Wednesday, July 26, 2006

We're collecting collections

I've read a bit of a book my co-worker has sitting on her desk, called, "Living the Simple Life," and it's quite appealing. Especially the part about paring down the physical amount of stuff we own. The author made a reference to looking at just the stuff we plug into the wall, and then I started thinking that I could narrow that focus down to just the rechargables and it's amazing. Here's the list of rechargable things in our house:
1. My cell phone
2. M's cell phone
3. My palm pilot
4. iPod
5. Lil' Nikon point 'n shoot
6. Big Dog Nikon D100
7. Battery recharger for batteries to be used in remotes, toys, radios, etc.
8. M's laptop, when he brings it home

We have a container on our kitchen counter that just holds all the recharging cords. This is ridiculous.

I can't see getting rid of any of the stuff on that list, but it's just an example of how complicated our lives have become. There has got to be other ways to pare down.

The book referenced Barbra Streisand's efforts to simplify: she sold five of her seven houses and got rid of her Tiffany Lamp collection. Now, I've only got my one (broken) house, so I can't go to that extreme, but I'm starting to wonder about our "collections." We have beer steins, sports memorabilia, matchbooks, Precious Moments figurines, antique cameras, books, Legos, various assorted flying toys (you can guess whose those are).
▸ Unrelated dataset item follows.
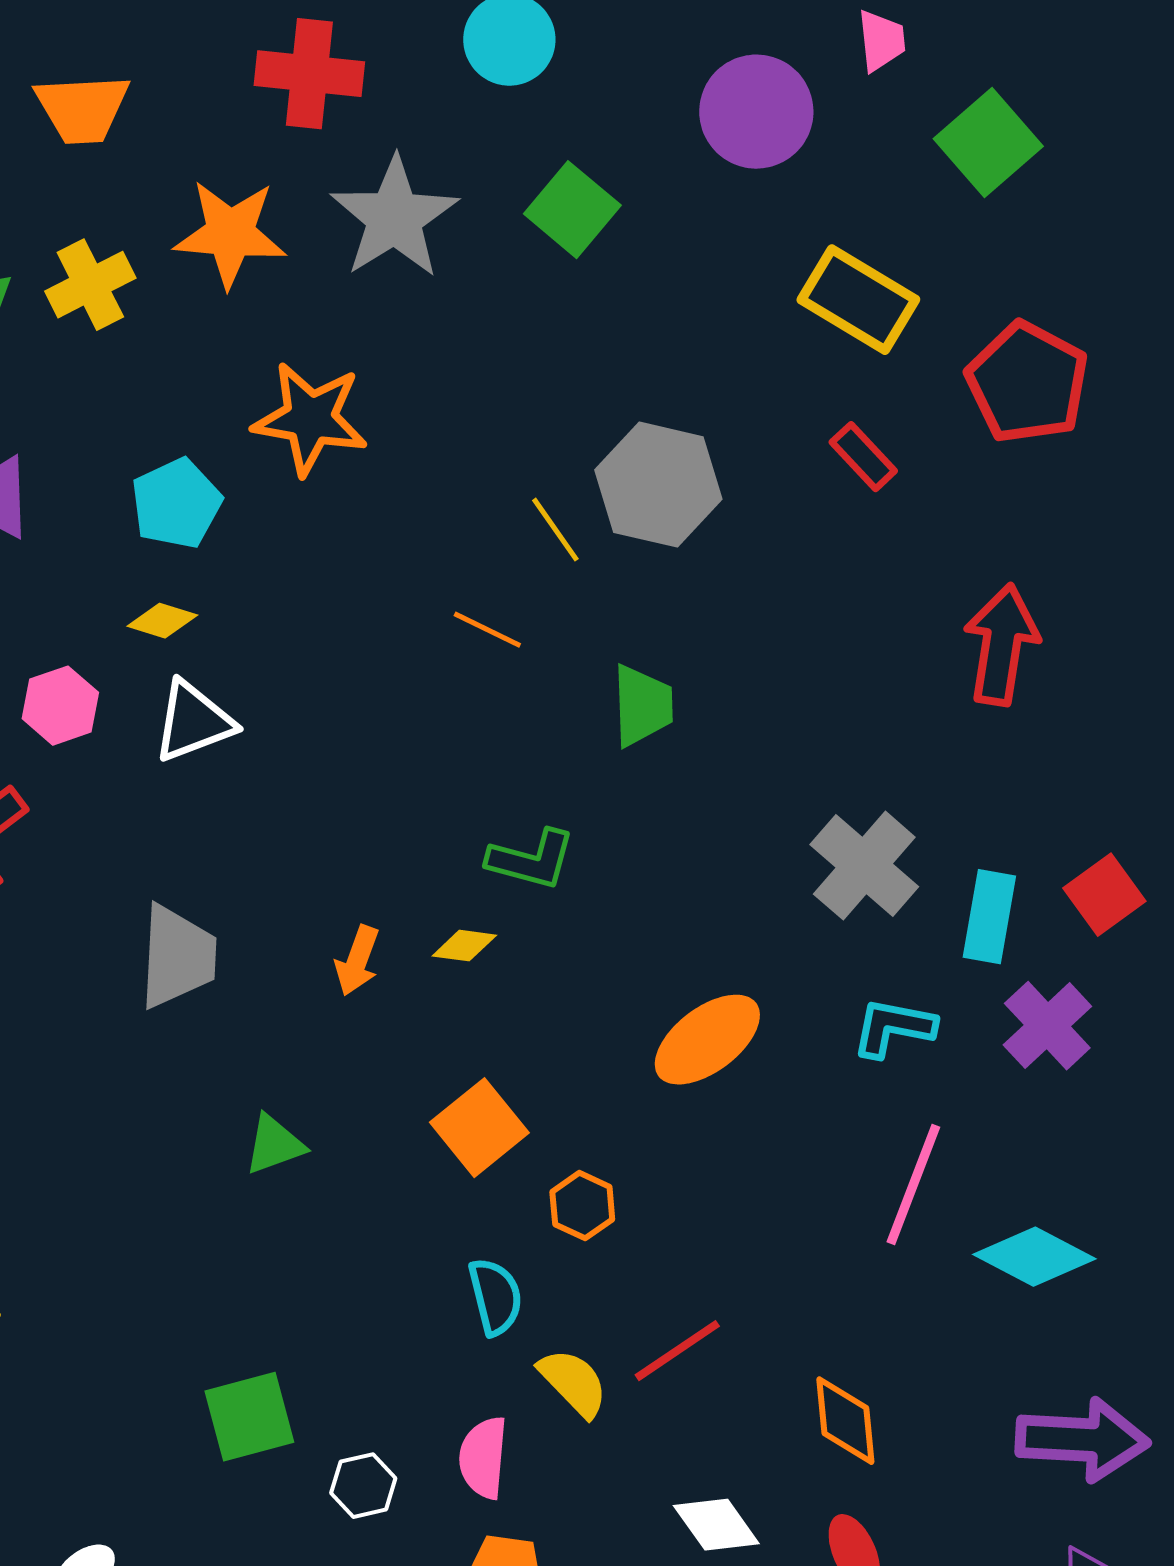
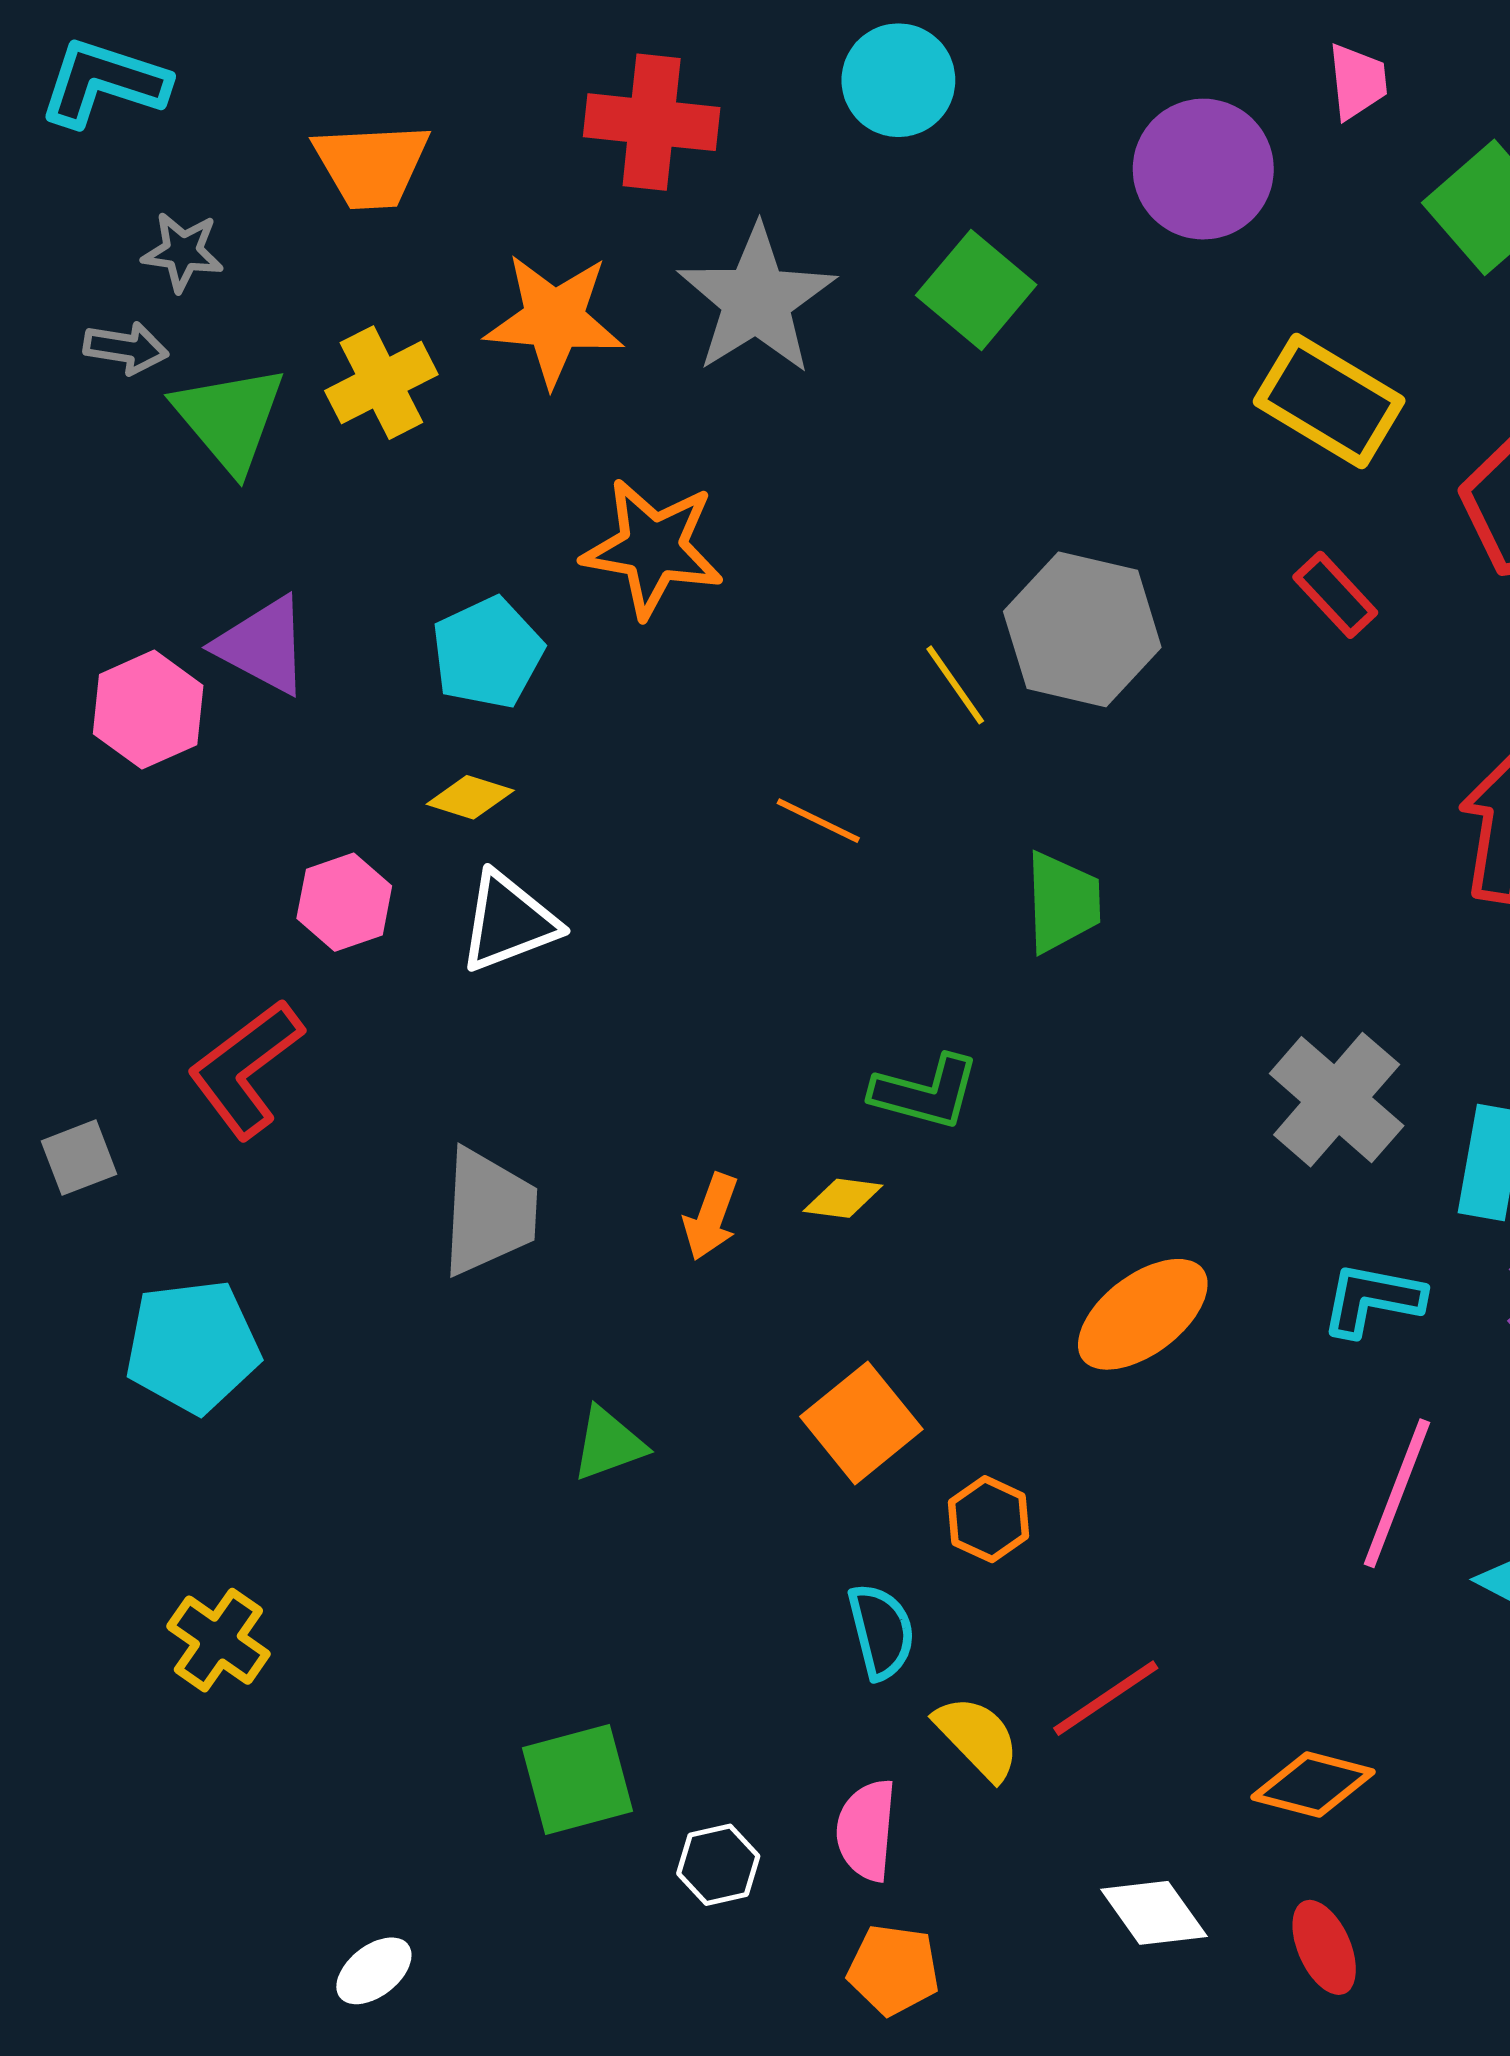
orange line: (487, 630) -> (818, 821), moved
orange diamond: (845, 1421) -> (1313, 1785), turned -70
I have a little container of perfume samples in my dresser drawer that I've had for years. I think I've worn each of them maybe once, at that. Why do I keep them?

Most of this stuff sits around and is rarely looked at or used, except when we have to clean them. The steins alone are worth a small fortune, and while they're cool as hell, I'm starting to wonder if we really need them. (I know I'm going to get a call from M the moment he reads this: "Noooo! We can't get rid of the beer steins!") It's not just the steins, though. It's all the crap that comes with them. We store the boxes downstairs b/c everyone knows you must keep the original packaging to retain value. In starting to clean out our storage area out there, I piled stein boxes on the long couch to a stack about three feet high. Then there are the little collateral pieces that come with them...collectors pins and pens and certificates and flashlights and assorted crapola that we'll never use because they have the A-B logo on them and are part of the "collection." Also, being members of the Official Anheuser-Busch Stein Collectors Club, we get the quarterly newsletters that we dutifully stick in the Official Anheuser-Busch Stein Collectors Club Newsletter Binder, along with the regular publication of where we can purchase Official Anheuser-Busch Steins, never to read them again. They get filed behind the little laminated sheet that contains our annual Official Anheuser-Busch Stein Collectors Club Charter Membership cards.

So, we spend tons of money on items that sit on a shelf and rarely get looked at, we spend time cleaning these items, we give up precious storage space to store the empty boxes these items came in, and more space to store the collateral items we will never use or look at again. And this is just one of our many collections.

Can you see where I'm going with this?!

P.S. We still don't have power...but at least we have each other!